The fund manager of China’s Yu’e Bao reported stellar growth of first-half earnings despite the government’s tighter oversight of the country’s ballooning money market fund industry.
Tianhong Asset Management Co., which manages the $215-billion money market fund built on spare change from online spending, had a net profit of 1.10 billion yuan ($165 million) for the first six months of 2017, according to Jun Zheng Group that owns 15.6% of Tianhong.
It was an increase of 87% from 584.8 million yuan a year ago, Jun Zheng said in the regulatory filings to the Shanghai Stock Exchange.
Revenue during the period rose 49% to 4.01 billion yuan from 2.70 billion a year earlier, Jun Zheng added.

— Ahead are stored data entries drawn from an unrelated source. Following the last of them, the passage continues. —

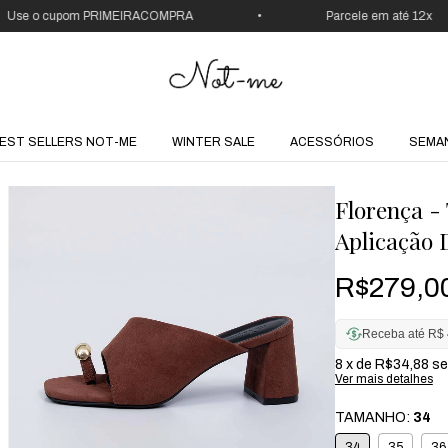
cupom PRIMEIRACOMPRA
•
Parcele em até 12x
EST SELLERS NOT-ME
WINTER SALE
ACESSÓRIOS
SEMA
Florença -
Aplicação
R$279,0
Receba até R$ 
8
x de
R$34,88
se
Ver mais detalhes
TAMANHO:
34
34
35
36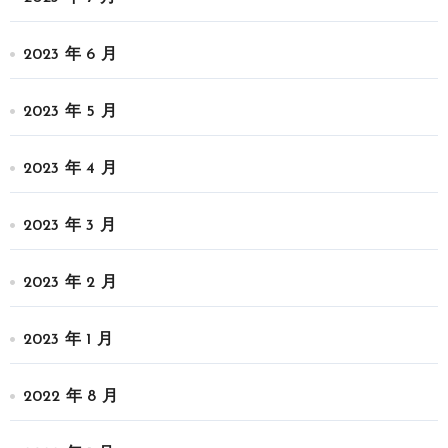
2023 年 6 月
2023 年 5 月
2023 年 4 月
2023 年 3 月
2023 年 2 月
2023 年 1 月
2022 年 8 月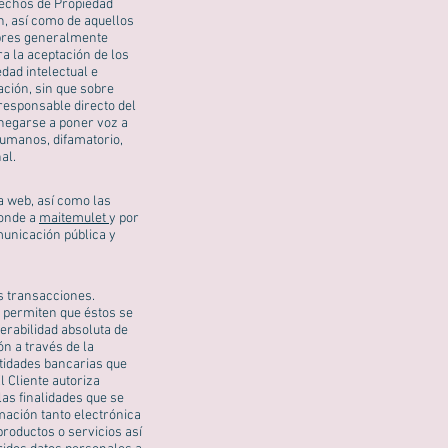
erechos de Propiedad
en, así como de aquellos
mbres generalmente
ra la aceptación de los
dad intelectual e
ación, sin que sobre
responsable directo del
 negarse a poner voz a
 humanos, difamatorio,
al.
a web, así como las
ponde a
maitemulet
y por
municación pública y
s transacciones.
e permiten que éstos se
erabilidad absoluta de
ón a través de la
ntidades bancarias que
l Cliente autoriza
las finalidades que se
mación tanto electrónica
roductos o servicios así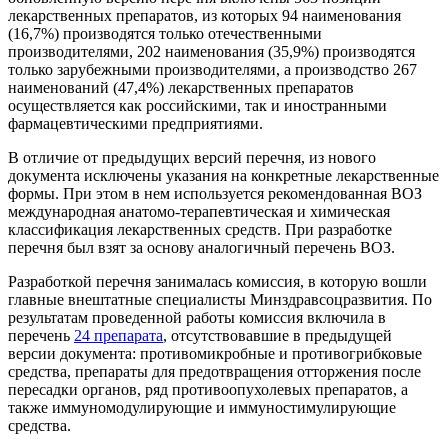
лекарственных препаратов, из которых 94 наименования
(16,7%) производятся только отечественными
производителями, 202 наименования (35,9%) производятся
только зарубежными производителями, а производство 267
наименований (47,4%) лекарственных препаратов
осуществляется как российскими, так и иностранными
фармацевтическими предприятиями.
В отличие от предыдущих версий перечня, из нового
документа исключены указания на конкретные лекарственные
формы. При этом в нем используется рекомендованная ВОЗ
международная анатомо-терапевтическая и химическая
классификация лекарственных средств. При разработке
перечня был взят за основу аналогичный перечень ВОЗ.
Разработкой перечня занималась комиссия, в которую вошли
главные внештатные специалисты Минздравсоцразвития. По
результатам проведенной работы комиссия включила в
перечень
24 препарата
, отсутствовавшие в предыдущей
версии документа: противомикробные и противогрибковые
средства, препараты для предотвращения отторжения после
пересадки органов, ряд противоопухолевых препаратов, а
также иммуномодулирующие и иммуностимулирующие
средства.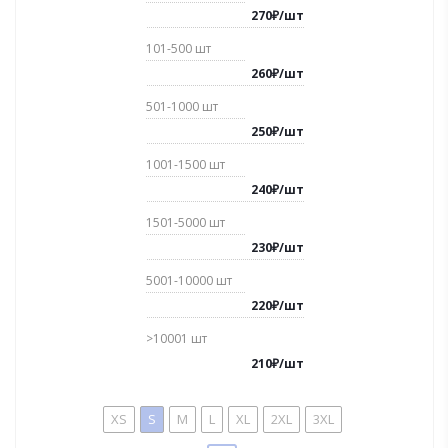
270
₽
/
шт
101-500
шт
260
₽
/
шт
501-1000
шт
250
₽
/
шт
1001-1500
шт
240
₽
/
шт
1501-5000
шт
230
₽
/
шт
5001-10000
шт
220
₽
/
шт
>10001
шт
210
₽
/
шт
XS
S
M
L
XL
2XL
3XL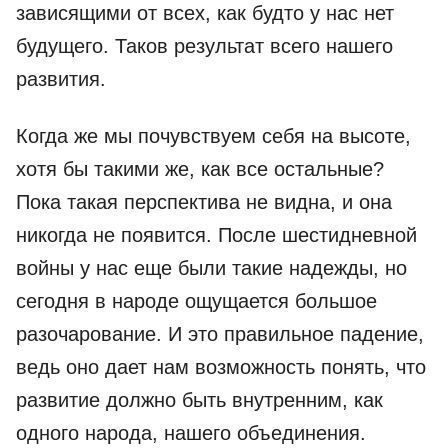
зависящими от всех, как будто у нас нет
будущего. Таков результат всего нашего
развития.
Когда же мы почувствуем себя на высоте,
хотя бы такими же, как все остальные?
Пока такая перспектива не видна, и она
никогда не появится. После шестидневной
войны у нас еще были такие надежды, но
сегодня в народе ощущается большое
разочарование. И это правильное падение,
ведь оно дает нам возможность понять, что
развитие должно быть внутренним, как
одного народа, нашего объединения.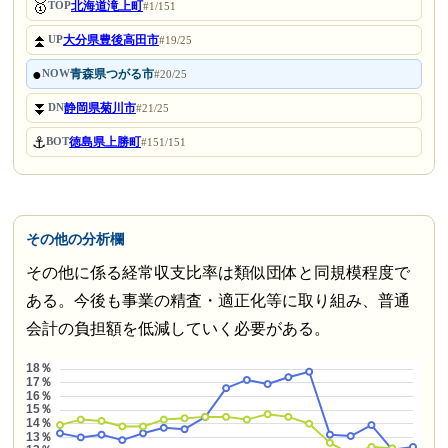
🥇
北海道滝上町
TOP
#1/151
⏫
大分県豊後高田市
UP
#19/25
●
青森県つがる市
NOW
#20/25
⏬
静岡県菊川市
DN
#21/25
⚓
徳島県上勝町
BOT
#151/151
その他の分析欄
その他に係る経常収支比率は類似団体と同規模程度で
ある。今後も事業の精査・適正化等に取り組み、普通
会計の負担額を低減していく必要がある。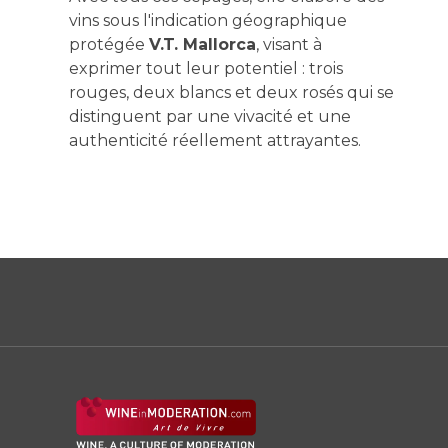
vins sous l'indication géographique
protégée
V.T. Mallorca
, visant à
exprimer tout leur potentiel : trois
rouges, deux blancs et deux rosés qui se
distinguent par une vivacité et une
authenticité réellement attrayantes.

Yu’e Bao represents nearly 95% of assets managed by Tianhong Asset, which is majority-owned by Ant Financial Services Group. The fund in April overtook JPMorgan Chase & Co.’s U.S. government money market fund of $150 billion as the world’s largest money market fund.
The Chinese government has issued tighter rules and repeatedly called for restraint of the runaway growth of the money market fund industry, which is now the world’s second-largest after the U.S. However, the industry continues expanding as investors are hungry for yields, while some are shifting back from tightly regulated, much-riskier wealth management products.
In fact, inflows to China’s money market funds in July reached 751.6 billion yuan, according to data from the Asset Management Association of China. It was a big increase, given that net inflows during the first six months totaled 821.6 billion yuan, the association said.
Founded in 2013, Yu’e Bao, which in Mandarin means “leftover treasure,” has ballooned in size as millions of users migrate to its affiliated online-payment application, Alipay. Most Alipay users transfer payments and refunds from online transactions into Yu’e Bao to earn interests as high as 3.9% — much better than returns from bank deposits and many other investments.
Yu’e Bao has been reining in its expansion by reducing the maximum individual contribution of new investors by 90% in just three months to 100,000 yuan ($15,000). Market watchers believe the fund is under pressure from the regulator to slim down.
In March, the China Securities Regulatory Commission issued rules to curb risks of open-end securities products like Yu’e Bao. The regulator now requires all money market fund managers to set aside no less than 0.5% of its net assets as cash reserves to serve as a buffer against potential bad debts.
As the fund snowballs, the March rule means Yu’e Bao must take out about 7.15 billion yuan as its cash buffer. However, the management fees roughly stand at 0.03% of the fund’s worth, or 4.29 billion yuan, leaving a shortfall of nearly 3 trillion yuan, which motivates Yu’e Bao to take in less cash.
Over 82% of the funds in Yu’e Bao are in the form of bank deposits and reserves, with the rest in short-term investments, policy bank bonds, company bonds and interbank deposits, according to the second-quarter report by Tianhong on the fund’s operation.